I have a huge survey tool that I’ve been working on for a long time. It’s a dynamic system that lets you add as many questions as you like to a survey, and has some standard abilities for error checking, being nice when it finds you missed a field that was required, uh, a gigantic and growing administration tool and reporting engine with n-level drill down, all with graphs, charts, excel export, etc, etc, etc.
The unfortunate scenario I’m in here is that when I’ve failed to anticipate a contact info field that someone’s going to want to ask for, it’s extremely difficult to add them, system wide. The system wasn’t built from the beginning to be very dynamic. There’s 3 tables to alter, and at least 9 processors (so far that I’ve found) that need to be touched when the contact info fields list grows. This is 3 year old code… php web code, so that’s like 15 dog years. (and do the math from there…) Fortunately, the list of possible contact info fields is getting to a ridiculous level… I’m having a hard time imaging needing to do this again in the future, but… just in case…
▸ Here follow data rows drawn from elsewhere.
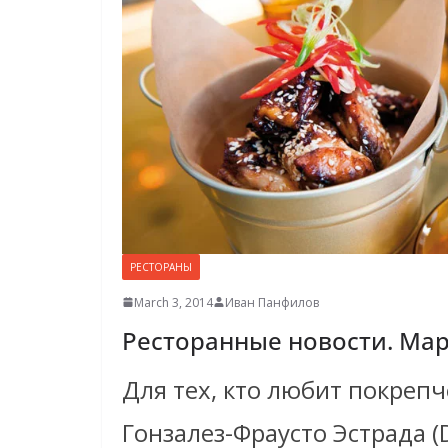
РЕСТОРАНЫ
March 3, 2014
Иван Панфилов
Ресторанные новости. Мар
Для тех, кто любит покреп
Гонзалез-Фраусто Эстрада (D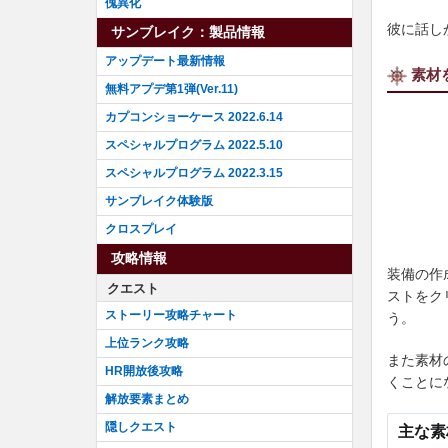
傀異化
彼に話し
サンブレイク：製品情報
アップデート最新情報
素材
無料アプデ第1弾(Ver.11)
カプコンショーケース 2022.6.14
スペシャルプログラム 2022.5.10
スペシャルプログラム 2022.3.15
サンブレイク体験版
クロスプレイ
攻略情報
装備の作
クエスト
ストをク
ストーリー攻略チャート
う。
上位ランク攻略
また素材
HR開放後攻略
くことに
解放要素まとめ
隠しクエスト
主な素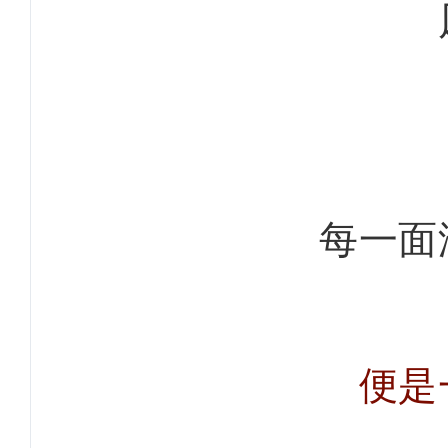
每一面
便是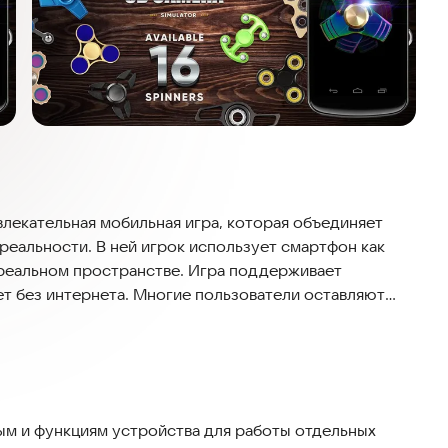
лекательная мобильная игра, которая объединяет
реальности. В ней игрок использует смартфон как
 реальном пространстве. Игра поддерживает
т без интернета. Многие пользователи оставляют
ления и яркость графики. Скачайте и попробуйте —
.
м и функциям устройства для работы отдельных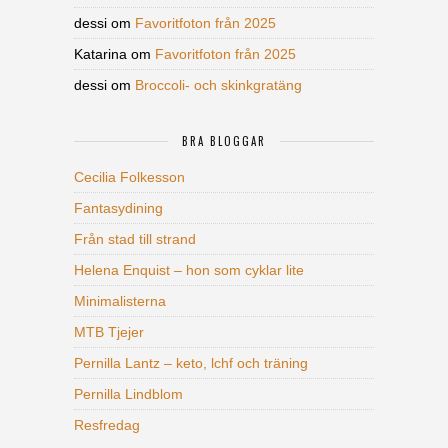
dessi
om
Favoritfoton från 2025
Katarina
om
Favoritfoton från 2025
dessi
om
Broccoli- och skinkgratäng
BRA BLOGGAR
Cecilia Folkesson
Fantasydining
Från stad till strand
Helena Enquist – hon som cyklar lite
Minimalisterna
MTB Tjejer
Pernilla Lantz – keto, lchf och träning
Pernilla Lindblom
Resfredag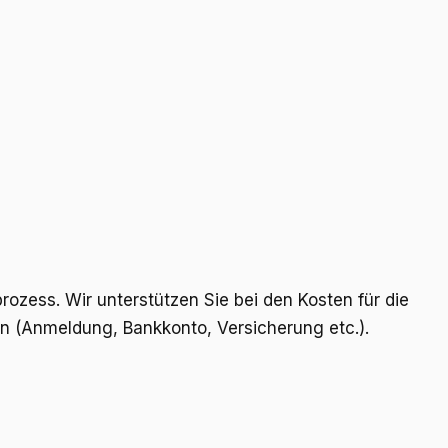
ess. Wir unterstützen Sie bei den Kosten für die
gen (Anmeldung, Bankkonto, Versicherung etc.).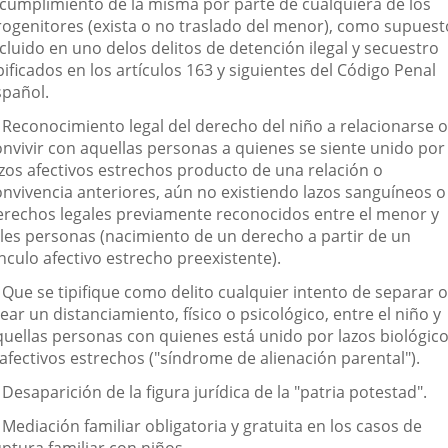
ncumplimiento de la misma por parte de cualquiera de los
rogenitores (exista o no traslado del menor), como supuest
cluido en uno delos delitos de detención ilegal y secuestro
pificados en los artículos 163 y siguientes del Código Penal
spañol.
. Reconocimiento legal del derecho del niño a relacionarse o
onvivir con aquellas personas a quienes se siente unido por
azos afectivos estrechos producto de una relación o
onvivencia anteriores, aún no existiendo lazos sanguíneos o
erechos legales previamente reconocidos entre el menor y
ales personas (nacimiento de un derecho a partir de un
nculo afectivo estrecho preexistente).
 Que se tipifique como delito cualquier intento de separar o
ear un distanciamiento, físico o psicológico, entre el niño y
quellas personas con quienes está unido por lazos biológic
afectivos estrechos ("síndrome de alienación parental").
 Desaparición de la figura jurídica de la "patria potestad".
 Mediación familiar obligatoria y gratuita en los casos de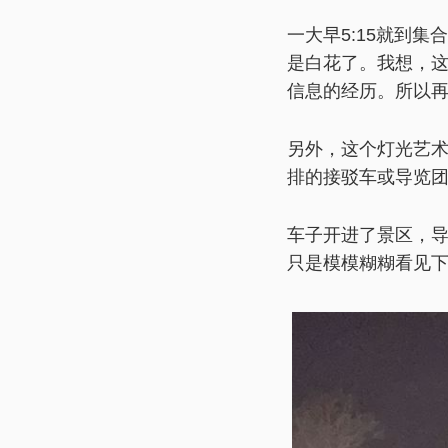
一大早5:15就到
是白花了。我想，
信息的经历。所以
另外，这个灯光艺
排的接驳车或导览
车子开进了景区，
只是模模糊糊看见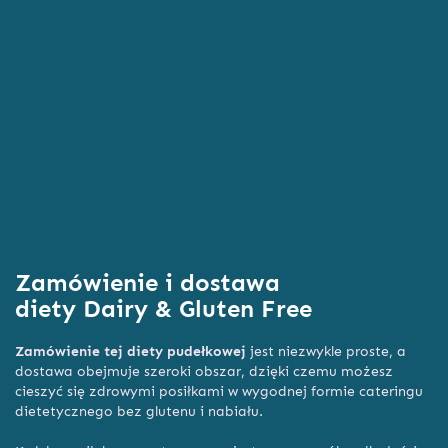
Zamówienie i dostawa
diety Dairy & Gluten Free
Zamówienie tej diety pudełkowej
jest niezwykle proste, a
dostawa obejmuje szeroki obszar, dzięki czemu możesz
cieszyć się zdrowymi posiłkami w wygodnej formie cateringu
dietetycznego bez glutenu i nabiału.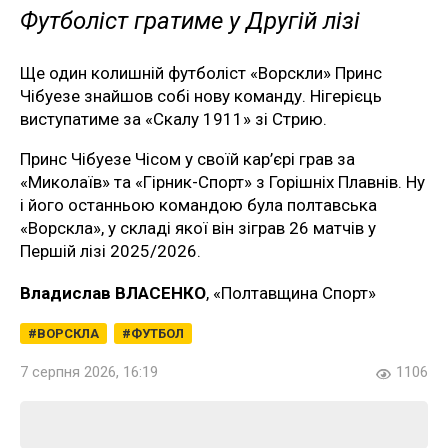
Футболіст гратиме у Другій лізі
Ще один колишній футболіст «Ворскли» Принс
Чібуезе знайшов собі нову команду. Нігерієць
виступатиме за «Скалу 1911» зі Стрию.
Принс Чібуезе Чісом у своїй кар’єрі грав за
«Миколаїв» та «Гірник-Спорт» з Горішніх Плавнів. Ну
і його останньою командою була полтавська
«Ворскла», у складі якої він зіграв 26 матчів у
Першій лізі 2025/2026.
Владислав ВЛАСЕНКО
, «Полтавщина Спорт»
ВОРСКЛА
ФУТБОЛ
7 серпня 2026, 16:19
1106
This round, I’m creating a wiki page to document the entire process, and I’m dynamizing code where I can so that it’s a non-issue moving forward for some of these cogs. I just shaved 800 lines of code out of my survey processor by stepping through fieldnames and values dynamically and then checking that fieldname against the contact-info-field-required-list table dynamically too. Even special casing fields like “state”, “shipping state”, and an “exclude” list for fields that we just never really need to check – “address 2″, “shipping address 2″, et cetera.
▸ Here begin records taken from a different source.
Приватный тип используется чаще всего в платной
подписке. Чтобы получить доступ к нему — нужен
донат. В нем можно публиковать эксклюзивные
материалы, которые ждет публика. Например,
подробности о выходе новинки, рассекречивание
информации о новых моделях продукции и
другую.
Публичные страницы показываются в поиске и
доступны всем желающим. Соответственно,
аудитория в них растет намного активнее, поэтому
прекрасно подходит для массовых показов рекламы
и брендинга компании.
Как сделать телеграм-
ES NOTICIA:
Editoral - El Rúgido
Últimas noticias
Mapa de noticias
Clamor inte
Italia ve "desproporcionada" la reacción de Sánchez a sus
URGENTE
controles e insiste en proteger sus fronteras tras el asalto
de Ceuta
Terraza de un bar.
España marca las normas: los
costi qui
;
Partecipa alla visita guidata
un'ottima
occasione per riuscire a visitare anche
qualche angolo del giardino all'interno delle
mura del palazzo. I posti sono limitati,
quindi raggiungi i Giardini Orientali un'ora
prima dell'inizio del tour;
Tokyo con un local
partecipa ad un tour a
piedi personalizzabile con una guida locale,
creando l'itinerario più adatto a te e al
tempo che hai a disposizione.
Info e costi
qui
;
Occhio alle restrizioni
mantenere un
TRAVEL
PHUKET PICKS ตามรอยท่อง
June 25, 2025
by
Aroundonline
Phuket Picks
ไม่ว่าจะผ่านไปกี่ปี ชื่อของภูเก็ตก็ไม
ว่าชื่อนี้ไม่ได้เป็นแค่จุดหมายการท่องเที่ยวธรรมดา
It’s staggering how much code I’ve written for this engine, and it’s not even close to zoomerang yet. It might be if I could roll out an easier deployment system. Right now it’s still pretty manual for me to have to roll a survey out. That’s really not such a bad thing right now, but, it’s an obvious problem, long term. There’s still some not-so-basic features (like asking different questions based on responses), and some scalability concerns before I can really open it up company-wide. Some of our potential company-wide surveyable audiences number in the hundreds of millions. I seriously doubt my little survey tool would stand up to an onslaught like that.
Maybe someday… some… day.
Anyway, hardcoding bad, dynamic code good. Yay, brain. Go me.